State how many lines of the data contain the word "Communiqué", and write nothing besides the number.

Dataset entries:
»»

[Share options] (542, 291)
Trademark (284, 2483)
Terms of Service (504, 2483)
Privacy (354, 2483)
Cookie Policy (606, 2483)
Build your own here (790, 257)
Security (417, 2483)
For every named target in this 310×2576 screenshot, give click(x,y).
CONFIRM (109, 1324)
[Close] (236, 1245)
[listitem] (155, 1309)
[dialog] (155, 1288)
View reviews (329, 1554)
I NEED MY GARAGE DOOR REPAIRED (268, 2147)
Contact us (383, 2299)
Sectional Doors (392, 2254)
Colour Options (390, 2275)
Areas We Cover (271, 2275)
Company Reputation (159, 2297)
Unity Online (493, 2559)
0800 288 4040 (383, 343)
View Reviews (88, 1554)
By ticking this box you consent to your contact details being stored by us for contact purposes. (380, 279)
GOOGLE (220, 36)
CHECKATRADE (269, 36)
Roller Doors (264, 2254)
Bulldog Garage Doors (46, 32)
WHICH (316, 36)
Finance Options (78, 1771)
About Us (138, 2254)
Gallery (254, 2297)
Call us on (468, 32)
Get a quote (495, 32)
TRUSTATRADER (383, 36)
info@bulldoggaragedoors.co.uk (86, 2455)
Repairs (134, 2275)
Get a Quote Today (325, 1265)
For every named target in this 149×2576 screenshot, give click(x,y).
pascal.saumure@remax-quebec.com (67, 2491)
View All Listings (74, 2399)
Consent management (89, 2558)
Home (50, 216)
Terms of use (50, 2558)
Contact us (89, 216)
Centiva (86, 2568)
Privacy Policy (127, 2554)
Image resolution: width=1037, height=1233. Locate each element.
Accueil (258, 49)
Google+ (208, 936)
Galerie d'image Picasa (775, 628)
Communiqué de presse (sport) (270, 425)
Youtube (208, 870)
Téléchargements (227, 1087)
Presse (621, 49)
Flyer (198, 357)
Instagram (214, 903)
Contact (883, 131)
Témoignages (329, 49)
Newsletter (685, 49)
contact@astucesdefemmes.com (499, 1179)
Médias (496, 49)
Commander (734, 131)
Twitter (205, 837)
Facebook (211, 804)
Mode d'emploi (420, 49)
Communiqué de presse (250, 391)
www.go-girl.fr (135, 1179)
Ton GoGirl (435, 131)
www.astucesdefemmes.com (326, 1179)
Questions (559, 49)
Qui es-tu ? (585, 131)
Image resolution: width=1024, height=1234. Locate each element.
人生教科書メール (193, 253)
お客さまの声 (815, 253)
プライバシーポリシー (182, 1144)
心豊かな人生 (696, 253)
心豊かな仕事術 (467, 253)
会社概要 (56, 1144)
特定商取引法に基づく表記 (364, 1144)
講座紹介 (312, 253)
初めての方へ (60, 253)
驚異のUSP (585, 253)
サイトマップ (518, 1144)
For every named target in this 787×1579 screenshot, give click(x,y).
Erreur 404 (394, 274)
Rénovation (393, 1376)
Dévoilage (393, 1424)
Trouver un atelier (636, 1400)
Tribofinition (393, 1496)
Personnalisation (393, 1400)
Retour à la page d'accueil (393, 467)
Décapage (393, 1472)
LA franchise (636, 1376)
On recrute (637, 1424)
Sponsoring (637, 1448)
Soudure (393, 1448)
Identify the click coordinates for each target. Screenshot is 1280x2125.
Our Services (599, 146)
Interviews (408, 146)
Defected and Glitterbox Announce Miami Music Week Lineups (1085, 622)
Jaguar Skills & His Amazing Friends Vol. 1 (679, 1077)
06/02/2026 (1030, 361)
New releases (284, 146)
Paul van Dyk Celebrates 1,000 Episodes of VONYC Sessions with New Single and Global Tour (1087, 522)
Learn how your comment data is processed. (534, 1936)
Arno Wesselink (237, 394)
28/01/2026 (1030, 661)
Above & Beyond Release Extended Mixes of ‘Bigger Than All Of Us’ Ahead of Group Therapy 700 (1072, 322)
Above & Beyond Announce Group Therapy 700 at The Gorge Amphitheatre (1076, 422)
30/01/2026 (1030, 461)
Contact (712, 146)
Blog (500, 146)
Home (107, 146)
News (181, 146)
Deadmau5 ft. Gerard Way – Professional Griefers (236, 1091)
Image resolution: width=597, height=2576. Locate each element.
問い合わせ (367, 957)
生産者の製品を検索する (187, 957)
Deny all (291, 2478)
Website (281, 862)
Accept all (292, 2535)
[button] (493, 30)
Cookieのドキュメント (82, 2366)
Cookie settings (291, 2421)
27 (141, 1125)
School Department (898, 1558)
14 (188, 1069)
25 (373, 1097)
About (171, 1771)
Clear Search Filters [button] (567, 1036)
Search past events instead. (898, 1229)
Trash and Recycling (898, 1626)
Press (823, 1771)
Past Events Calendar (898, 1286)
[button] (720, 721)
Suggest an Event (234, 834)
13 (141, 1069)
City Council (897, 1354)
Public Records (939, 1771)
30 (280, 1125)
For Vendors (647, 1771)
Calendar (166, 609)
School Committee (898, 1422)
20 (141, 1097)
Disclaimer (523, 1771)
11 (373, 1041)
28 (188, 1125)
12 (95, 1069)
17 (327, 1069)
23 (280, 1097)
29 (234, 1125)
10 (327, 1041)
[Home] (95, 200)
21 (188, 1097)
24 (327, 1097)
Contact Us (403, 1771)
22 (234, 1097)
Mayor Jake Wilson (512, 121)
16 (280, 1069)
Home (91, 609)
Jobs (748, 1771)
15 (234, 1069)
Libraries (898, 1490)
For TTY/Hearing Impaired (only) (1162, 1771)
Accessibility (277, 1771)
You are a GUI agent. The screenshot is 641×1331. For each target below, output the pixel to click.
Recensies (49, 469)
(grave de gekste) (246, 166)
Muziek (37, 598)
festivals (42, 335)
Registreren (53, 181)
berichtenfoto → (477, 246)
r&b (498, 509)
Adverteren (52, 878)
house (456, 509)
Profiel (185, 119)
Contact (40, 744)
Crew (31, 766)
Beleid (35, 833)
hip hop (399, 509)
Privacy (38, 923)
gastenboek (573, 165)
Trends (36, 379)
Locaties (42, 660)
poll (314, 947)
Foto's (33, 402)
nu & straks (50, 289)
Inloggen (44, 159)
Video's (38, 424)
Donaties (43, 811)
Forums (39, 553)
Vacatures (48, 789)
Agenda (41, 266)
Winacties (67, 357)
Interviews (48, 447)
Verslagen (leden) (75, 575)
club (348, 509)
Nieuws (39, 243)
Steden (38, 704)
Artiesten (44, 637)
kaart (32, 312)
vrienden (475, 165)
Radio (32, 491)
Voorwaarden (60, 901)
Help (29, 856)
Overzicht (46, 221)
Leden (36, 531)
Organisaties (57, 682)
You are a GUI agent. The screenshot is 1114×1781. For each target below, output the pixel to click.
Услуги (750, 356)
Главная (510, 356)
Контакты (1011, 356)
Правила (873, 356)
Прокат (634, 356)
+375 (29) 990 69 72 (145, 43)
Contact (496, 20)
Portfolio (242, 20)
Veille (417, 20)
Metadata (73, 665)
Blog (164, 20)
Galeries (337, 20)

««

◆ Task answer ◆
2